Seriously, though, no one here is all that serious about being a pedant (although I'd love to debate at some point whether caring about word meaning and grammar is "reinforcing an artifical hierarchy," or whether any hierarchy can be artificial, or to what degree reinforcing it is necessarily bad). We're just expressing pet peeves, mostly based on overusage. Some phrases become banal and should be put out to pasture. Does it not connote laziness and sheeplike lack of originality that every sports team fanbase now refers to itself as "________ Nation?" It's hackneyed.
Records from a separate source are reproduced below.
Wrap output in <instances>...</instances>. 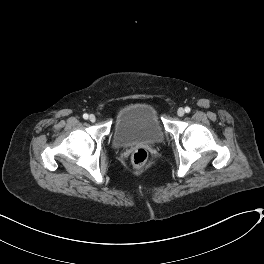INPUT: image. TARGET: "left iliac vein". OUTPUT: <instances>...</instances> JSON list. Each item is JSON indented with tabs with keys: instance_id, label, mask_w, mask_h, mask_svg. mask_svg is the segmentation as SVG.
<instances>
[{
	"instance_id": "1",
	"label": "left iliac vein",
	"mask_w": 264,
	"mask_h": 264,
	"mask_svg": "<svg viewBox=\"0 0 264 264\" xmlns=\"http://www.w3.org/2000/svg\"><path fill=\"white\" fill-rule=\"evenodd\" d=\"M177 114L178 116L182 117L185 114V110L183 108H179Z\"/></svg>"
}]
</instances>
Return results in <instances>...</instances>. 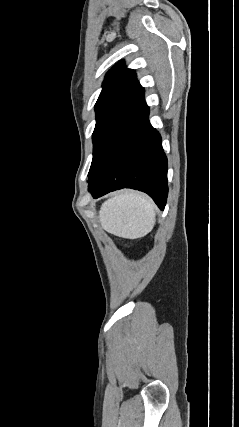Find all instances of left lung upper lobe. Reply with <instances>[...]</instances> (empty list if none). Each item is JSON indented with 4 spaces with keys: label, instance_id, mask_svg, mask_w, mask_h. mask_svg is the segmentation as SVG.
<instances>
[{
    "label": "left lung upper lobe",
    "instance_id": "obj_1",
    "mask_svg": "<svg viewBox=\"0 0 239 427\" xmlns=\"http://www.w3.org/2000/svg\"><path fill=\"white\" fill-rule=\"evenodd\" d=\"M145 106L144 88L137 81L135 71L127 69L123 61L117 63L106 74L95 104L93 159L88 176L113 136Z\"/></svg>",
    "mask_w": 239,
    "mask_h": 427
}]
</instances>
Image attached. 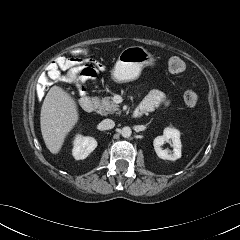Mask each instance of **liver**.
Segmentation results:
<instances>
[{
	"mask_svg": "<svg viewBox=\"0 0 240 240\" xmlns=\"http://www.w3.org/2000/svg\"><path fill=\"white\" fill-rule=\"evenodd\" d=\"M79 113L73 97L59 86L48 91L40 114L41 133L45 145L52 154H57L68 133L77 124Z\"/></svg>",
	"mask_w": 240,
	"mask_h": 240,
	"instance_id": "1",
	"label": "liver"
}]
</instances>
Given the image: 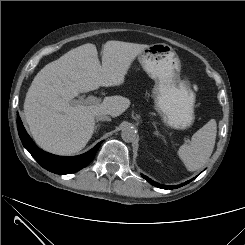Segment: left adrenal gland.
<instances>
[{
	"instance_id": "1",
	"label": "left adrenal gland",
	"mask_w": 245,
	"mask_h": 245,
	"mask_svg": "<svg viewBox=\"0 0 245 245\" xmlns=\"http://www.w3.org/2000/svg\"><path fill=\"white\" fill-rule=\"evenodd\" d=\"M152 125L155 128L154 134L157 135V136H160V137L164 138V136L162 134H160V132L158 131L157 126H156V123L153 122Z\"/></svg>"
}]
</instances>
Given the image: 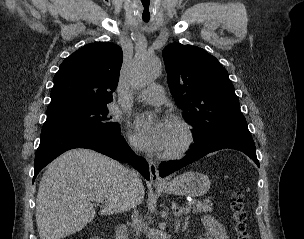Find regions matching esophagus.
I'll return each mask as SVG.
<instances>
[{"instance_id": "1", "label": "esophagus", "mask_w": 304, "mask_h": 239, "mask_svg": "<svg viewBox=\"0 0 304 239\" xmlns=\"http://www.w3.org/2000/svg\"><path fill=\"white\" fill-rule=\"evenodd\" d=\"M148 164H149L150 181H151V183H153V184H162V183H164V181L159 176L157 165L153 161H151V160L148 161Z\"/></svg>"}]
</instances>
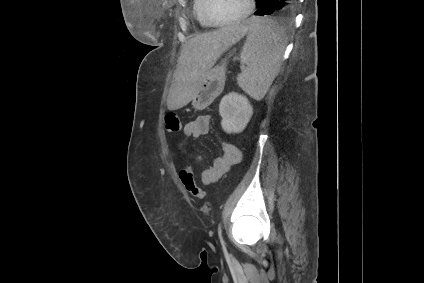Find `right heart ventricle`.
<instances>
[{
	"label": "right heart ventricle",
	"instance_id": "obj_1",
	"mask_svg": "<svg viewBox=\"0 0 424 283\" xmlns=\"http://www.w3.org/2000/svg\"><path fill=\"white\" fill-rule=\"evenodd\" d=\"M205 0H193V15L196 21L204 28H209L211 25L206 21L204 16Z\"/></svg>",
	"mask_w": 424,
	"mask_h": 283
}]
</instances>
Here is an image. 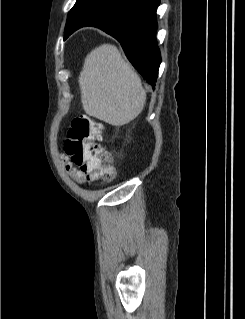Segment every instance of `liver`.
Returning <instances> with one entry per match:
<instances>
[{"mask_svg":"<svg viewBox=\"0 0 245 319\" xmlns=\"http://www.w3.org/2000/svg\"><path fill=\"white\" fill-rule=\"evenodd\" d=\"M79 87L84 111L113 126H123L143 110L146 91L138 74L115 45L103 44L85 58Z\"/></svg>","mask_w":245,"mask_h":319,"instance_id":"6515ba94","label":"liver"}]
</instances>
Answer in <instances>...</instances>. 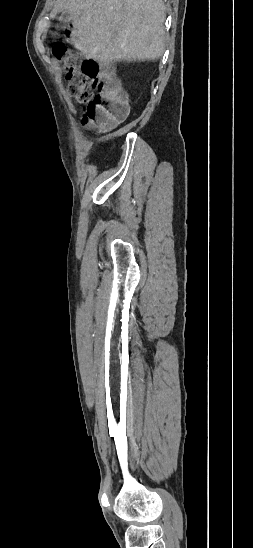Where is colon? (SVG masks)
Here are the masks:
<instances>
[{
    "instance_id": "colon-1",
    "label": "colon",
    "mask_w": 253,
    "mask_h": 548,
    "mask_svg": "<svg viewBox=\"0 0 253 548\" xmlns=\"http://www.w3.org/2000/svg\"><path fill=\"white\" fill-rule=\"evenodd\" d=\"M54 57L67 72V93L86 103L82 121L98 130L114 127L128 114L127 95L109 68L101 70L96 61L82 59L62 44L53 47Z\"/></svg>"
}]
</instances>
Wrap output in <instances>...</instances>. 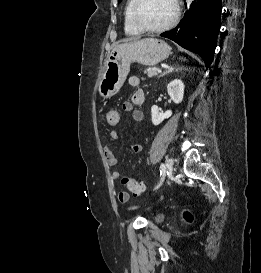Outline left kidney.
<instances>
[{"instance_id": "left-kidney-1", "label": "left kidney", "mask_w": 261, "mask_h": 273, "mask_svg": "<svg viewBox=\"0 0 261 273\" xmlns=\"http://www.w3.org/2000/svg\"><path fill=\"white\" fill-rule=\"evenodd\" d=\"M167 90H168V94H169L171 100L174 103L179 104L182 102L183 96H184V84L180 79H175V80L171 81L167 85ZM171 115H172L171 110H168L166 112H162L159 110L158 106H156V105H153L151 107L152 123L155 126L159 125L165 119L171 117Z\"/></svg>"}]
</instances>
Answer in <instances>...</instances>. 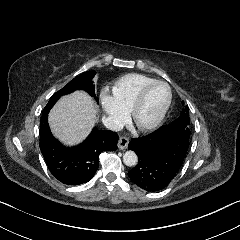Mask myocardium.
Listing matches in <instances>:
<instances>
[{
	"mask_svg": "<svg viewBox=\"0 0 240 240\" xmlns=\"http://www.w3.org/2000/svg\"><path fill=\"white\" fill-rule=\"evenodd\" d=\"M157 85H161L164 86L167 90V96L166 99L160 109V111L157 113V115L155 117H153L152 119H150L149 121H147L146 123H140L138 121V114L141 111L145 99L147 97V95L149 94V92L151 91V89L154 86ZM171 99H172V93H171V89L170 86L166 83V82H162V81H153L152 83L146 85L138 94L136 100L134 101V103L132 104V106L130 107V109H128L126 111V123L127 124H133L135 126L136 131L140 132V133H146V132H150L152 130H154L155 128H157L161 122L163 121L169 106L171 104Z\"/></svg>",
	"mask_w": 240,
	"mask_h": 240,
	"instance_id": "myocardium-1",
	"label": "myocardium"
}]
</instances>
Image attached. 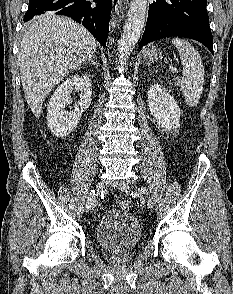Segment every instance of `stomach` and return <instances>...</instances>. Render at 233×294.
<instances>
[{
	"instance_id": "1",
	"label": "stomach",
	"mask_w": 233,
	"mask_h": 294,
	"mask_svg": "<svg viewBox=\"0 0 233 294\" xmlns=\"http://www.w3.org/2000/svg\"><path fill=\"white\" fill-rule=\"evenodd\" d=\"M160 52L155 46H148L143 51V56L146 60L153 61L156 60Z\"/></svg>"
}]
</instances>
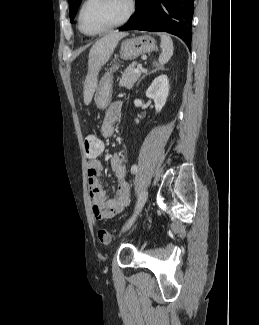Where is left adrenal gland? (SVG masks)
<instances>
[{"label":"left adrenal gland","mask_w":259,"mask_h":325,"mask_svg":"<svg viewBox=\"0 0 259 325\" xmlns=\"http://www.w3.org/2000/svg\"><path fill=\"white\" fill-rule=\"evenodd\" d=\"M153 65H154L156 68H155L154 70H152L151 72L146 73L145 75H143V76L141 77V79L138 81V84H139L140 81H141L142 79H144L147 75H150L151 73H154V72L159 71L160 69H162V68L159 67L156 63H153Z\"/></svg>","instance_id":"left-adrenal-gland-1"}]
</instances>
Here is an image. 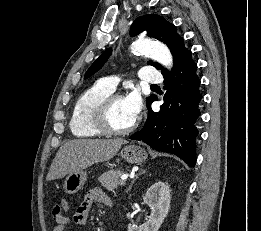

Likewise, Sage has a legitimate gripe regarding the word "iconic" - it's been applied to so many things/people that it has effectively lost any real meaning beyond "unique" or "old and well-known." Expansion of or shift in meaning is easier to accept, I think, in the evolution of language, than corrosion of meaning is. "Iconic" was a nice, precise word with a very specific connotation which recognized its religious origins. Now it's tired, means nothing, and has lost any connection to its own past. I think that's too bad.
Similarly, when a word becomes a verbal tic, devoid of actual meaning in a sentence, some of us just get tired of hearing it. Even worse, when common usage evolution of a word occasionally leads to it being used to denote its generally accepted antonym, it's irritating.